Saturday, January 5, 2008

BusinessWeek Ponders Silverthorne as the Future of Mobile Apple


BusinessWeek has a convincing article that points to Intel's Silverthorne being at the center of Apple's mobile future, both for the iPhone and perhaps a new class of notebooks.
"Although the tiny Silverthorne is not as powerful as Intel's top-of-the-line Core2 or Core2 Duo, it will support the x86 instruction set that makes a PC chip a PC chip. That's especially noteworthy in terms of the iPhone. Right now, the main chip inside the iPhone comes not from Intel, but from Samsung. And the Samsung chip is not an x86 chip, but one based on a core from Britain's ARM Holdings (ARMHY).
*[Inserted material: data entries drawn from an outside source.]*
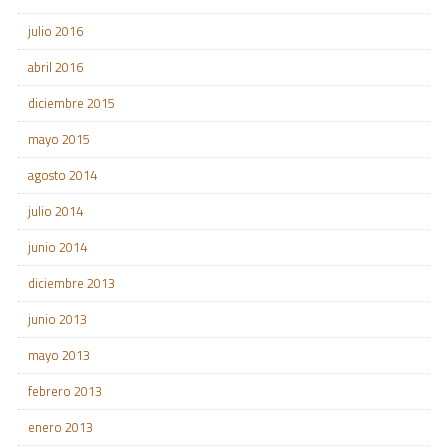
julio 2016
abril 2016
diciembre 2015
mayo 2015
agosto 2014
julio 2014
junio 2014
diciembre 2013
junio 2013
mayo 2013
febrero 2013
enero 2013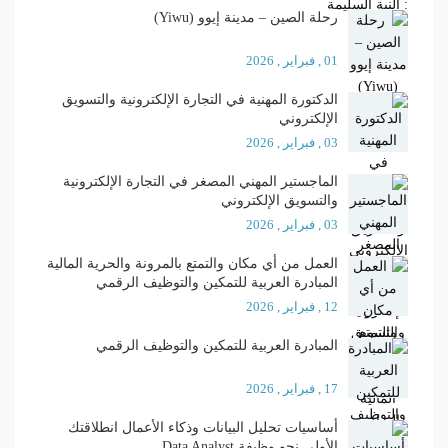
رحلة الصين – مدينة إيوو (Yiwu)
01 , فبراير , 2026
الدكتورة المهنية في التجارة الإلكترونية والتسويق
الإلكتروني
03 , فبراير , 2026
الماجستير المهني المصغر في التجارة الإلكترونية
والتسويق الإلكتروني
03 , فبراير , 2026
العمل من أي مكان والتمتع بالمرونة والحرية المالية
المبادرة العربية للتمكين والتوظيف الرقمي
12 , فبراير , 2026
المبادرة العربية للتمكين والتوظيف الرقمي
17 , فبراير , 2026
أساسيات تحليل البيانات وذكاء الأعمال انطلاقتك
الأولى نحو وظيفة Data Analyst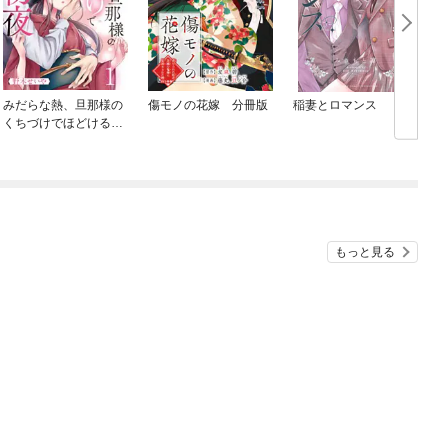
みだらな熱、旦那様の
傷モノの花嫁 分冊版
稲妻とロマンス
くちづけでほどける初
夜
もっと見る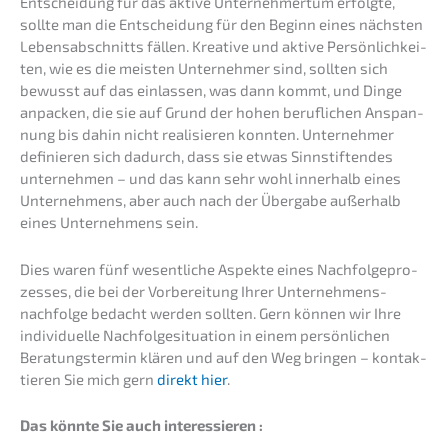
Entschei­dung für das aktive Unter­neh­mer­tum erfolg­te,
sollte man die Entschei­dung für den Beginn eines nächs­ten
Lebens­ab­schnitts fällen. Kreati­ve und aktive Persön­lich­kei­
ten, wie es die meisten Unter­neh­mer sind, sollten sich
bewusst auf das einlas­sen, was dann kommt, und Dinge
anpacken, die sie auf Grund der hohen beruf­li­chen Anspan­
nung bis dahin nicht reali­sie­ren konnten. Unter­neh­mer
definie­ren sich dadurch, dass sie etwas Sinnstif­ten­des
unter­neh­men – und das kann sehr wohl inner­halb eines
Unter­neh­mens, aber auch nach der Überga­be außer­halb
eines Unter­neh­mens sein.
Dies waren fünf wesent­li­che Aspek­te eines Nachfol­ge­pro­
zes­ses, die bei der Vorbe­rei­tung Ihrer Unternehmens­
nachfolge bedacht werden sollten. Gern können wir Ihre
indivi­du­el­le Nachfol­ge­si­tua­ti­on in einem persön­li­chen
Beratungs­ter­min klären und auf den Weg bringen – kontak­
tie­ren Sie mich gern
direkt hier
.
Das könnte Sie auch interessieren :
The possibility of squeezing an x86 chip like Silverthorne inside a future iPhone would make adapting software from a future Mac computer for Apple's handheld substantially easier. (This assumes that Apple makes good on its promise to make the iPhone software development process easy and open.) Suddenly, the iPhone would be capable of running pretty much any Mac software with few, if any, programming changes."

This conjecture along with Apple's recent patent application for a docking station for a ultramobile computer hints toward the notebook as a "pod" of your digital life as opposed to the centerpiece. The combination of new technology in mobile chips and synching allows for very lightweight yet powerful mobile computers, which will allow for full access to the power of the Internet and also a select (yet still large) amount of data from a user's digital life. These computers will finally have battery life that maintains the computer's usefulness, a synching process that is relatively painless (as it is with the iPhone), and a light weight and size that is truly portable . My MacBook weighs around 5 pounds and I have come to hate the idea of taking it on the go. But if there was a notebook that only weighed a pound, I would gladly stuff it into my bag every day and take it to work, even if I had no plans to use it.